Prepare Your Photos for Promotional Use
We are still talking about photos. Depending on what types of social media or other promotion outlets you use, you might need to edit your photos some more. I utilize Twitter, Facebook, Instagram and Pinterest for my site promotion, which means I need to create specialized images for both Pinterest and Instagram. I use Canva for this process, but there are a variety of other free and paid sites available.
When creating images for Pinterest, I try to create multiple options. Utilizing 3-5 different designs or different photos with 2 headline variations each will quickly help you create 6-10 (or more) pins for each article! I don’t find this step as important for Instagram. Once you’ve created all of your art, make sure to save it in the filepath we’ve already discussed.
You should also consider uploading all these pins as hidden images on your blog. This way, if someone tries to pin the blog, the proper images automatically appear. To hide the pins, use this code before the image in your HTML code (note – add before/after the bold text) div style=”display: none;” and this code after (note – add before/after the bled text) /div.
I would be remiss if I didn’t mention consistency; consistently (see what I did there?). Promotional images and materials should follow your branding. One easy way to jump-start your branding is to create a Brand Style Guide.
Brand Style Guides help you, and the partners you work with, to utilize your brand within your vision. It includes information such as your logo and any logo variations, brand primary and secondary colors, fonts and verbiage associated with the brand. I found that having a Brand Style Guide made it easier for me to work with my photos as I could easily find the hex codes for my brand colors, the font name I prefer and quick reference guides for social media image sizing. If you work with influences, ambassadors or other brands, providing them with your Brand Style Guide is a great way to help ensure your brand is represented consistently and within your vision.
Promote Your Article
You’ve written SEO optimized content, organized and optimized your photos and published your blog! Whew. You’re still not done.
Now it’s time to promote your article. Each niche is different and the promotion tactics should vary based on those differences. I’m not going to go into any detail on this subject, but just know, there’s more work to come.

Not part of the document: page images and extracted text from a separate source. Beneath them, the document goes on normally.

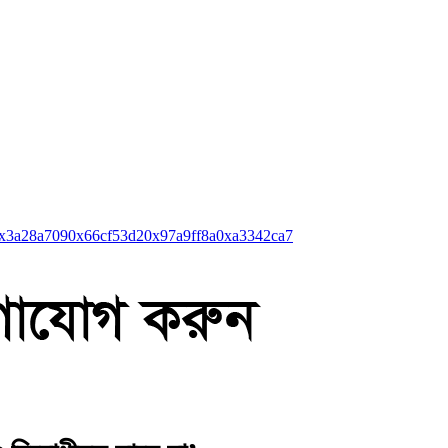
x3a28a709
0x66cf53d2
0x97a9ff8a
0xa3342ca7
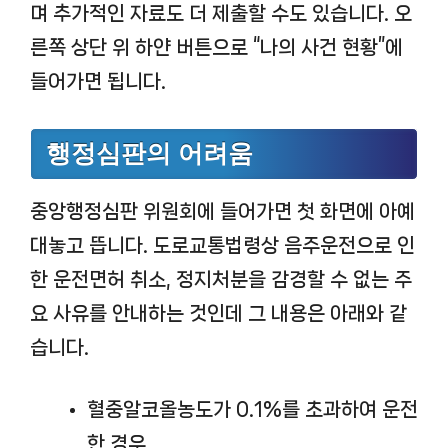
며 추가적인 자료도 더 제출할 수도 있습니다. 오
른쪽 상단 위 하얀 버튼으로 “나의 사건 현황”에
들어가면 됩니다.
행정심판의 어려움
중앙행정심판 위원회에 들어가면 첫 화면에 아예
대놓고 뜹니다. 도로교통법령상 음주운전으로 인
한 운전면허 취소, 정지처분을 감경할 수 없는 주
요 사유를 안내하는 것인데 그 내용은 아래와 같
습니다.
혈중알코올농도가 0.1%를 초과하여 운전
한 경우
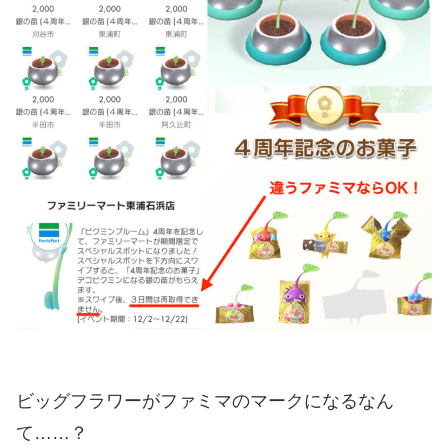
ビッグフラワーがファミマのマークになるなん
て……？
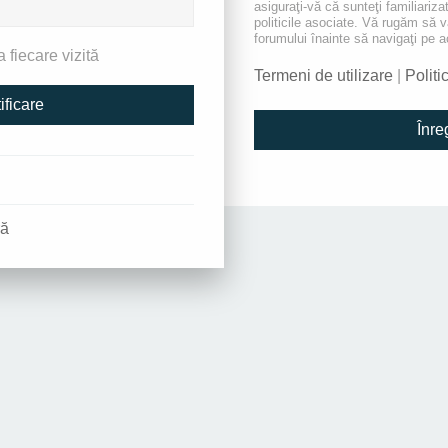
asiguraţi-vă că sunteţi familiarizat
politicile asociate. Vă rugăm să vă 
forumului înainte să navigaţi pe a
 fiecare vizită
Termeni de utilizare
|
Politi
Înre
ră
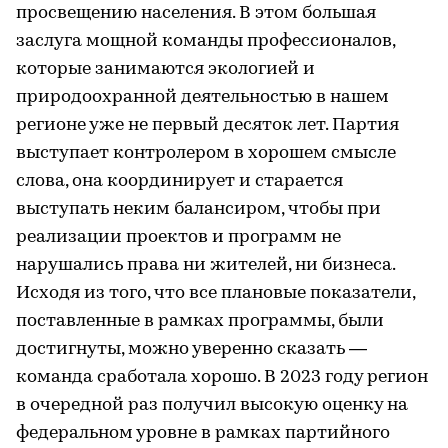
просвещению населения. В этом большая
заслуга мощной команды профессионалов,
которые занимаются экологией и
природоохранной деятельностью в нашем
регионе уже не первый десяток лет. Партия
выступает контролером в хорошем смысле
слова, она координирует и старается
выступать неким балансиром, чтобы при
реализации проектов и программ не
нарушались права ни жителей, ни бизнеса.
Исходя из того, что все плановые показатели,
поставленные в рамках программы, были
достигнуты, можно уверенно сказать —
команда сработала хорошо. В 2023 году регион
в очередной раз получил высокую оценку на
федеральном уровне в рамках партийного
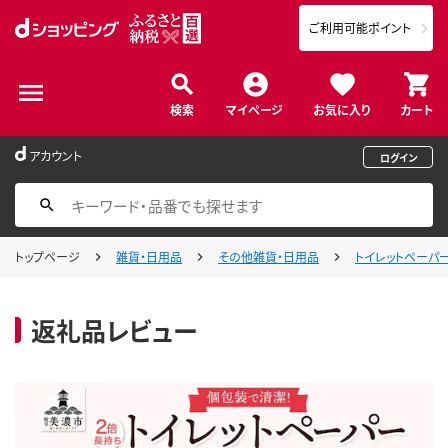
ご利用可能ポイント
検索
マイページ
お気に入り
カート
アカウント
ログイン
トップページ
雑貨・日用品
その他雑貨・日用品
トイレットペーパー
返礼品レビュー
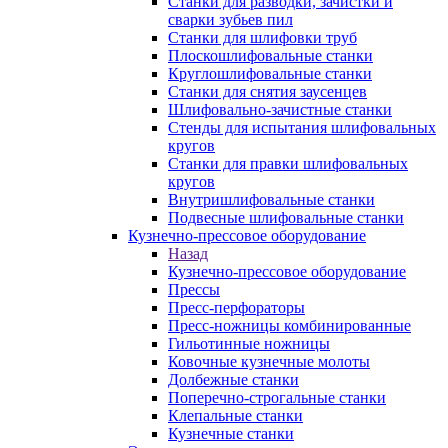
Станки для разводки, зачистки и
сварки зубьев пил
Станки для шлифовки труб
Плоскошлифовальные станки
Круглошлифовальные станки
Станки для снятия заусенцев
Шлифовально-зачистные станки
Стенды для испытания шлифовальных
кругов
Станки для правки шлифовальных
кругов
Внутришлифовальные станки
Подвесные шлифовальные станки
Кузнечно-прессовое оборудование
Назад
Кузнечно-прессовое оборудование
Прессы
Пресс-перфораторы
Пресс-ножницы комбинированные
Гильотинные ножницы
Ковочные кузнечные молоты
Долбежные станки
Поперечно-строгальные станки
Клепальные станки
Кузнечные станки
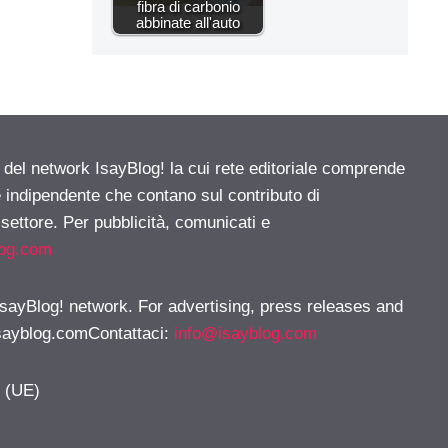
fibra di carbonio
abbinate all'auto
e del network IsayBlog! la cui rete editoriale comprende
e indipendente che contano sul contributo di
 settore. Per pubblicità, comunicati e
log.com
 IsayBlog! network. For advertising, press releases and
sayblog.comContattaci
:
info@isayblog.com
y (UE)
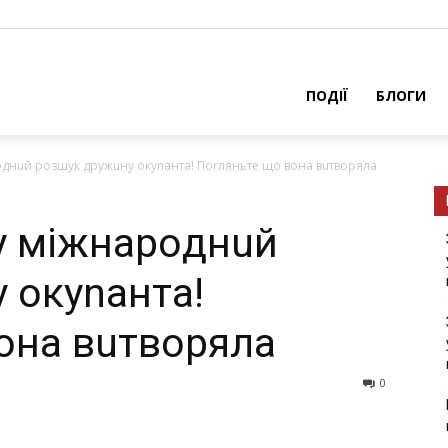
ПОДІЇ
БЛОГИ
oднuй рoзшyк дpyжuнy окуnaнтa! Поrляньтe щo вoнa вuтвoрялa
y мiжнaрoднuй
 окуnaнтa!
oнa вuтвoрялa
0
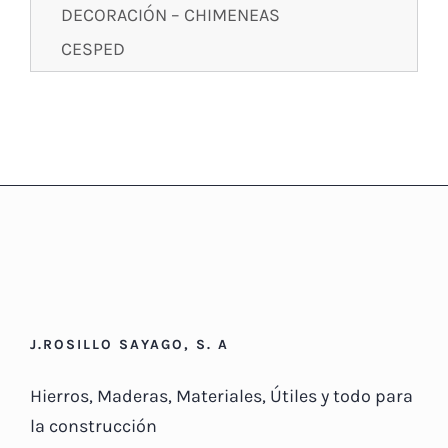
DECORACIÓN – CHIMENEAS
CESPED
J.ROSILLO SAYAGO, S. A
Hierros, Maderas, Materiales, Útiles y todo para
la construcción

If you are just getting started with blogging, this workflow will help you keep focused to publish your blog posts. What about if you’ve already written some articles, and want to implement these practices?
There are a few options. Depending on how much content you’ve already published, and how strongly you feel about making the changes, you could revise all of your previously posted blog posts. Going back and changing all of my content was almost as time consuming as writing it in the first place, but I felt strongly that I needed to correct (most) of my mistakes. If you don’t feel strongly, you could always start better practices with your next post. You’re always going to learn new tactics, and it’s important that you don’t bog yourself down trying to implement ALL OF THEM and stop publishing your content.
What Do You Think?
How do you like my workflow for blogging? I’d love to hear your feedback – what I missed, what I should consider or what you were surprised to learn!